__Records__.
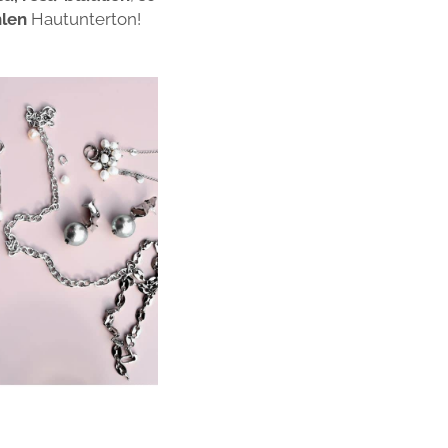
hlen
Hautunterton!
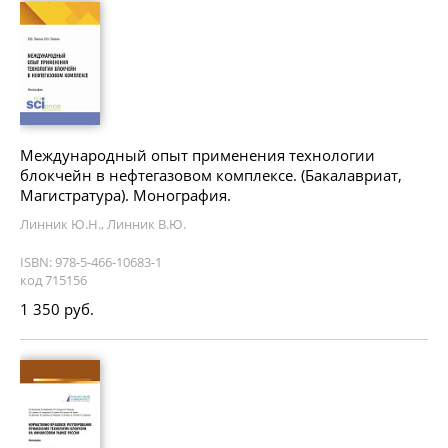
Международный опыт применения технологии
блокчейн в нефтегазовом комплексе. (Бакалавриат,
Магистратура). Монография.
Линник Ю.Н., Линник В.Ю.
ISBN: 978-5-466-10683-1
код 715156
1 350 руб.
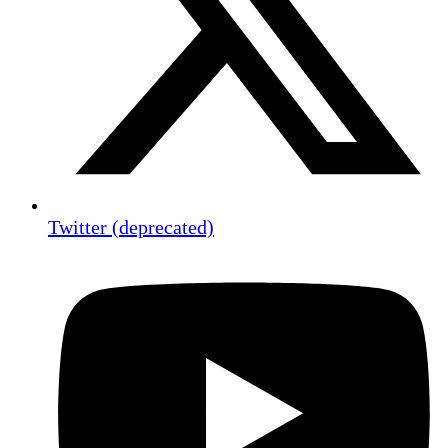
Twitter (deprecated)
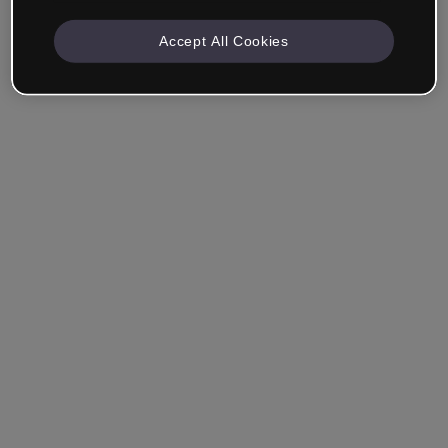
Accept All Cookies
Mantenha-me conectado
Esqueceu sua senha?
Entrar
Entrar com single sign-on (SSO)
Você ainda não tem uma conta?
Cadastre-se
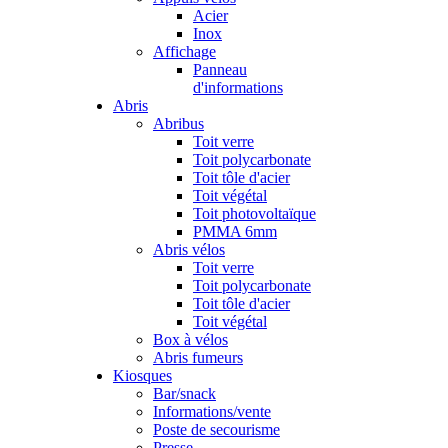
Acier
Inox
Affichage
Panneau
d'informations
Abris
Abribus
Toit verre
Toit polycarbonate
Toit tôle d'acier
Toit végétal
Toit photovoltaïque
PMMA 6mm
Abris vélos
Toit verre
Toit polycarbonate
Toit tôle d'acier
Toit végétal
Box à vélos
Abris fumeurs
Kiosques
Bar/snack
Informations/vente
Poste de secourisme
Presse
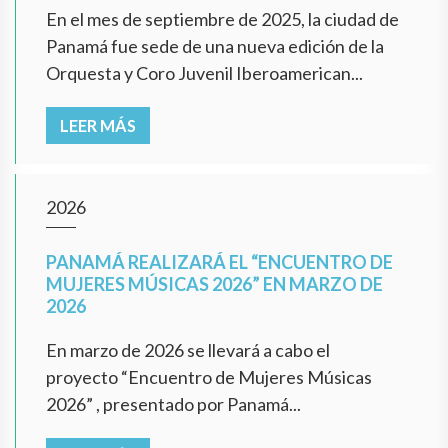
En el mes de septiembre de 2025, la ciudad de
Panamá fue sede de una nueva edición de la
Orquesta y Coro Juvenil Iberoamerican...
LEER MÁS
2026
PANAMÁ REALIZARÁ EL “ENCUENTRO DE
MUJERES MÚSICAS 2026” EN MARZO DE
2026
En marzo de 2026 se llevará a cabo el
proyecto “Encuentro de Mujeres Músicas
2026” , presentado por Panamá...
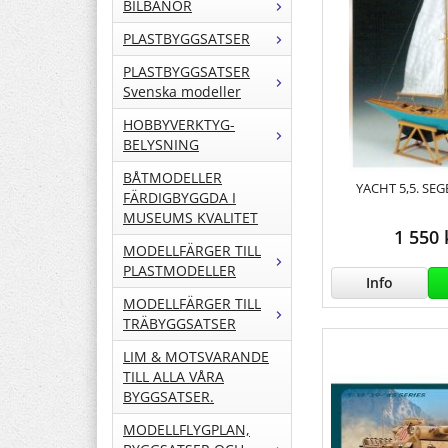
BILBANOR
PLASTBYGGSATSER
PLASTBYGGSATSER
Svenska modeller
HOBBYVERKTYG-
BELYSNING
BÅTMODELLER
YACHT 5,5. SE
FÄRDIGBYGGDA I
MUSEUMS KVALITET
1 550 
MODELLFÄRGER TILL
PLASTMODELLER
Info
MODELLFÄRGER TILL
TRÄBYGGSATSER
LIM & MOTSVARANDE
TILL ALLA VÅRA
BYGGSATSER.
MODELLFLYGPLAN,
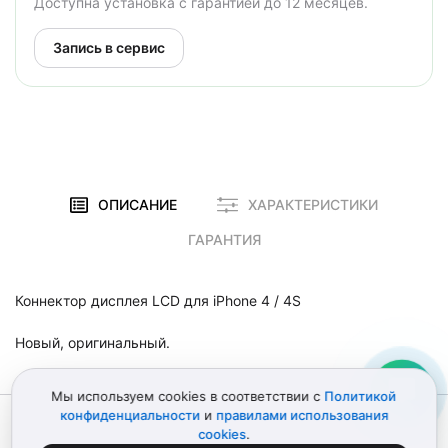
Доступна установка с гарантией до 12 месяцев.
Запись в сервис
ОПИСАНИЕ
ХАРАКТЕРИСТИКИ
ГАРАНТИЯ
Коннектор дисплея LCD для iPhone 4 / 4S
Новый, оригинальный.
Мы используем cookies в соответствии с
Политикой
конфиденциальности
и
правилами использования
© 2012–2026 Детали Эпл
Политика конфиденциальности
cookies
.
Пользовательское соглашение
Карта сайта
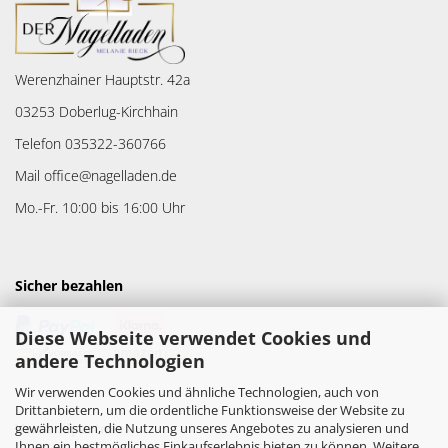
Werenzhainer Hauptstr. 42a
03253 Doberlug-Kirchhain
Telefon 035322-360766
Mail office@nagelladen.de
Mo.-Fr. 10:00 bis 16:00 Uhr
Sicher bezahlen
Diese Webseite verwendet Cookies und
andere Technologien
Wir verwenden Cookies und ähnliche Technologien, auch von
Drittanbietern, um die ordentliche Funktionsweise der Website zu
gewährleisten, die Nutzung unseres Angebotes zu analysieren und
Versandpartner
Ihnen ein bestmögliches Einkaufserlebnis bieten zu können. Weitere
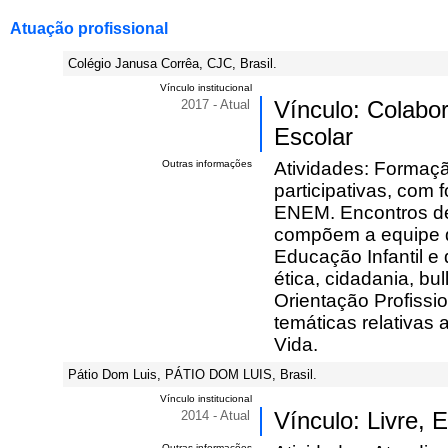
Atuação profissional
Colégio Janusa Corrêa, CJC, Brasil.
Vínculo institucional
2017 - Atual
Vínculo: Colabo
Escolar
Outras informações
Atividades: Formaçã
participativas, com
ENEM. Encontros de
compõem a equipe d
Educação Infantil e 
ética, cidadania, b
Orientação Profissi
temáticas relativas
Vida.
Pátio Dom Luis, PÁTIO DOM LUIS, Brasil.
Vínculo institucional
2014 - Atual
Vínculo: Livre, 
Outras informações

__What the task requires__.
Retype the records exactly, but skip the pictures.

__Output__.
hlen
Hautunterton!
Международный опыт применения технологии
блокчейн в нефтегазовом комплексе. (Бакалавриат,
Магистратура). Монография.
Линник Ю.Н., Линник В.Ю.
ISBN: 978-5-466-10683-1
код 715156
1 350 руб.
Twitter (deprecated)
Accept All Cookies
Mantenha-me conectado
Esqueceu sua senha?
Entrar
Entrar com single sign-on (SSO)
Você ainda não tem uma conta?
Cadastre-se
Acier
Inox
Affichage
Panneau
d'informations
Abris
Abribus
Toit verre
Toit polycarbonate
Toit tôle d'acier
Toit végétal
Toit photovoltaïque
PMMA 6mm
Abris vélos
Toit verre
Toit polycarbonate
Toit tôle d'acier
Toit végétal
Box à vélos
Abris fumeurs
Kiosques
Bar/snack
Informations/vente
Poste de secourisme
Presse
En el mes de septiembre de 2025, la ciudad de
Panamá fue sede de una nueva edición de la
Orquesta y Coro Juvenil Iberoamerican...
LEER MÁS
2026
PANAMÁ REALIZARÁ EL “ENCUENTRO DE
MUJERES MÚSICAS 2026” EN MARZO DE
2026
En marzo de 2026 se llevará a cabo el
proyecto “Encuentro de Mujeres Músicas
2026” , presentado por Panamá...
BILBANOR
PLASTBYGGSATSER
PLASTBYGGSATSER
Svenska modeller
HOBBYVERKTYG-
BELYSNING
BÅTMODELLER
YACHT 5,5. SE
FÄRDIGBYGGDA I
MUSEUMS KVALITET
1 550 
MODELLFÄRGER TILL
PLASTMODELLER
Info
MODELLFÄRGER TILL
TRÄBYGGSATSER
LIM & MOTSVARANDE
TILL ALLA VÅRA
BYGGSATSER.
MODELLFLYGPLAN,
Доступна установка с гарантией до 12 месяцев.
Запись в сервис
ОПИСАНИЕ
ХАРАКТЕРИСТИКИ
ГАРАНТИЯ
Коннектор дисплея LCD для iPhone 4 / 4S
Новый, оригинальный.
Мы используем cookies в соответствии с
Политикой
конфиденциальности
и
правилами использования
© 2012–2026 Детали Эпл
Политика конфиденциальности
cookies
.
Пользовательское соглашение
Карта сайта
Werenzhainer Hauptstr. 42a
03253 Doberlug-Kirchhain
Telefon 035322-360766
Mail office@nagelladen.de
Mo.-Fr. 10:00 bis 16:00 Uhr
Sicher bezahlen
Diese Webseite verwendet Cookies und
andere Technologien
Wir verwenden Cookies und ähnliche Technologien, auch von
Drittanbietern, um die ordentliche Funktionsweise der Website zu
gewährleisten, die Nutzung unseres Angebotes zu analysieren und
Versandpartner
Ihnen ein bestmögliches Einkaufserlebnis bieten zu können. Weitere
Atuação profissional
Colégio Janusa Corrêa, CJC, Brasil.
Vínculo institucional
2017 - Atual
Vínculo: Colabo
Escolar
Outras informações
Atividades: Formaçã
participativas, com
ENEM. Encontros de
compõem a equipe d
Educação Infantil e 
ética, cidadania, b
Orientação Profissi
temáticas relativas
Vida.
Pátio Dom Luis, PÁTIO DOM LUIS, Brasil.
Vínculo institucional
2014 - Atual
Vínculo: Livre, 
Outras informações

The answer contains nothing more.